Closed ross-Hr closed 1 year ago

ross-Hr commented 1 year ago

When i run the forward function of LocalAttention class, some errors occurred.

x.shape = [1,128,84,64] and self.window_size=8. The rearrange function can not run in the right way as n1=84//8 can not be divisible.

If i change the window_size=7/6/5, there may be other img's height or width can not be divisible.

I also try dynamic set window_size but it didn't succeed.

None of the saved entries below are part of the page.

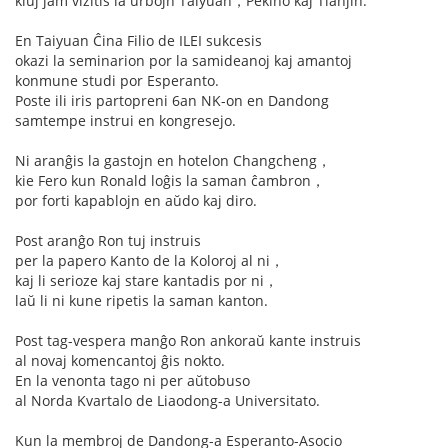
kiuj jam vizitis la urbojn Taiyuan，Pekino kaj Tianjin.
En Taiyuan Ĉina Filio de ILEI sukcesis
okazi la seminarion por la samideanoj kaj amantoj
konmune studi por Esperanto.
Poste ili iris partopreni 6an NK-on en Dandong
samtempe instrui en kongresejo.
Ni aranĝis la gastojn en hotelon Changcheng，
kie Fero kun Ronald loĝis la saman ĉambron，
por forti kapablojn en aŭdo kaj diro.
Post aranĝo Ron tuj instruis
per la papero Kanto de la Koloroj al ni，
kaj li serioze kaj stare kantadis por ni，
laŭ li ni kune ripetis la saman kanton.
Post tag-vespera manĝo Ron ankoraŭ kante instruis
al novaj komencantoj ĝis nokto.
En la venonta tago ni per aŭtobuso
al Norda Kvartalo de Liaodong-a Universitato.
Kun la membroj de Dandong-a Esperanto-Asocio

The image come from coco datasets.

Do you have any good suggestions ?

The code is

      b, c, h, w = x.shape

        p = self.window_size

        n1 = h // p

        n2 = w // p

        mask = torch.zeros(p ** 2, p ** 2, device=x.device) if mask is None else mask

        mask = mask + self.pos_embedding[self.rel_index[:, :, 0], self.rel_index[:, :, 1]]

        x = rearrange(x, "b c (n1 p1) (n2 p2) -> (b n1 n2) c p1 p2", p1=p, p2=p)

        x, attn = self.attn(x, mask)

        x = rearrange(x, "(b n1 n2) c p1 p2 -> b c (n1 p1) (n2 p2)", n1=n1, n2=n2, p1=p, p2=p)
xxxnell commented 1 year ago

Hi @ross-Hr !

Thank you for raising an interesting question. As you know, the ImageNet dataset doesn't suffer from the problems you pointed out, so I didn't take this issue too seriously. However, one straightforward solution is: Calculate self-attention only between boundary tokens. The figure below represents this strategy.

image

One approach to efficiently implementing this strategy is (1) to add (zero) padding tokens to the image tokens, and then (2) ignore the additional padding tokens by using self-attention masks.

ross-Hr commented 1 year ago

You're right ! I am realizing this idea. What I am doing now in my code likes:

if  n1 or n2  less than 2 ,
do  x, attn = self.attn(x, mask)  directly without split window.